Yet even though Viking 1 took off from Cape Canaveral, formerly called Cape Kennedy, it did not take off from its more famous adjacent site, Kennedy Space Center, formerly called NASA Launch Operations Center. It instead took off from Cape Canaveral Air Force Station headquartered at Patrick Air Force Base, actual Cape Canaveral, not Merritt Island, which had once been renamed Cape Kennedy Air Force Station.
I grew up just south of there, in Vero Beach along the Indian River, and I learned early not to get too attached to government names.

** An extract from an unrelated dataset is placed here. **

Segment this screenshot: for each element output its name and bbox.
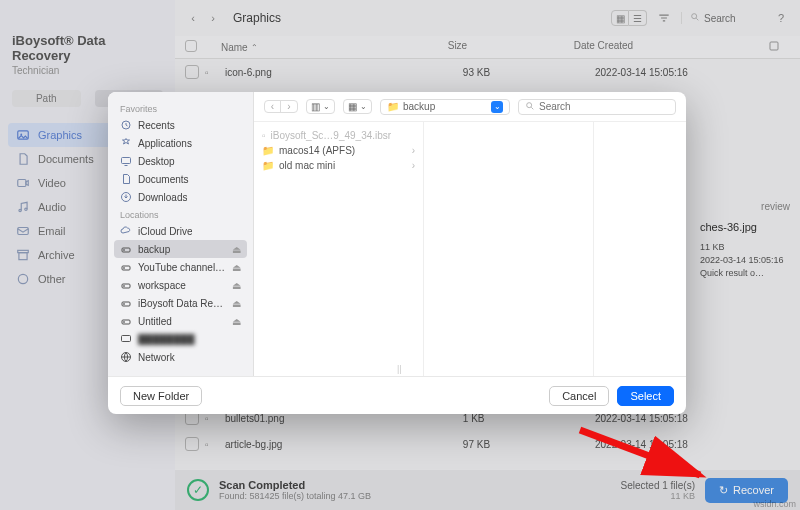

Viking 1. Credit: NASA JPL
Name changes happened a lot in the area, primarily because President Lyndon Johnson decided to put Kennedy's name on numerous things after his assassination, even though Eisenhower had been the President who created the space program and put Johnson in charge of it, but in fairness he didn't feel a lot of guilt changing the name because they kept changing it themselves.
People had finally started grudgingly calling it Cape Kennedy after Lyndon Johnson penned an executive order to change the name, and then the state changed it back a decade later. Yet it had only had its previous name, the City of Cape Canaveral, for a year, being Port Canaveral for under a decade and Artesia for a century before that. Why not revert all the way back to Artesia? No one seems to know why that name was chosen. Spanish conquistador Juan Ponce de León stumbled across it in 1513 but it had no special name so later maps called it Cabo Cañareal - "reed bed." People had lived there intermittently for thousands of years but native settlers nearby when de León arrived didn't have a special name for that part.(1) It only got a real name at the end of the 19th century when it got a post office. Still, Canaveral has more historical significance than Artesia even though that was the official name for 60 years.
You can understand why local people in the 1960s and '70s didn't get too attached to new names. The latest switch was unpopular, not due to dislike of Kennedy, but because government treated the area like a fiefdom for their person whims. And by the 1960s a lot more people lived there, it was no longer just an air force base.
So by 1973 the name was back to Cape Canaveral, where a lot more launches than people realize occurred. Today it's assumed all rockets took off from Kennedy Space center but we were launching rockets from there before that facility was even built.
That history is important to Cape Canaveral people. They had the Banana River Naval Air Station which became the Joint Long Range Proving Ground in 1949. They launched the first U.S. Earth satellite in 1958, had the first U.S. astronaut launch in 1961, the first U.S. orbit in 1962, and even after Kennedy Space Center was built they had the first two-man U.S. spacecraft in 1965, the first U.S. unmanned lunar landing, and then the first three-man U.S. spacecraft. They were all launched from Cape Canaveral Air Force Station headquartered at Patrick Air Force Base, actual Cape Canaveral, not Merritt Island and Kennedy Space Center. Yet even that can be confusing, because only the satellite and Mercury program launched from Canaveral Air Force Station, the later ones were all launched from Cape Kennedy Air Force Station, a name change which was also undone by the state in 1973.
Yet for Viking we were back to Cape Canaveral Air Force Station at Patrick Air Force Base, which since 1985 has been Air Force Space Command's 45th Space Wing, part of the Fourteenth Air Force.
Space travel sounds simple compared to keeping track of all those names. This is a state with a road called A1A, which until recently appeared sporadically on maps and road signs. When I was a kid, you often had to know just where it was, and older people disagreed on which sections were really A1A and which were just later bandwagon riders that got a road sign. It seemed to be a beach access road that started in the oldest city in America and was sometimes the same as U.S. 1 and maybe ended at Wrinkle City or maybe even farther south, depending on who you asked and how old they were and what they believed.
The history of Viking 1 is a little more clear. Its mission was to search for signs of life using a robotic arm and a custom laboratory. Though it worked at Chryse Planitia until 1982 before retiring to a nice home in the country for elderly landers, it didn't find any life. But a lot of things we know about Mars now started July 20, 1976, when it landed.
(1) Written language 3,000 years after almost everyone else came up with it would have cleared things up. It is unknown why American natives did not develop it. Druids regarded words as magical, much as people in the north countries regarded runes, and people who wrote things down were flayed as demons, so it makes sense they were against it. Histories were not really kept until the 1600s and no one reported they had any superstition or supernatural beliefs against words. In both cases it's also why their history has been written for them.
It's also unsure how many people really lived there and how persistently. If you had no air conditioning, would you want to live anywhere near Mosquito Lagoon?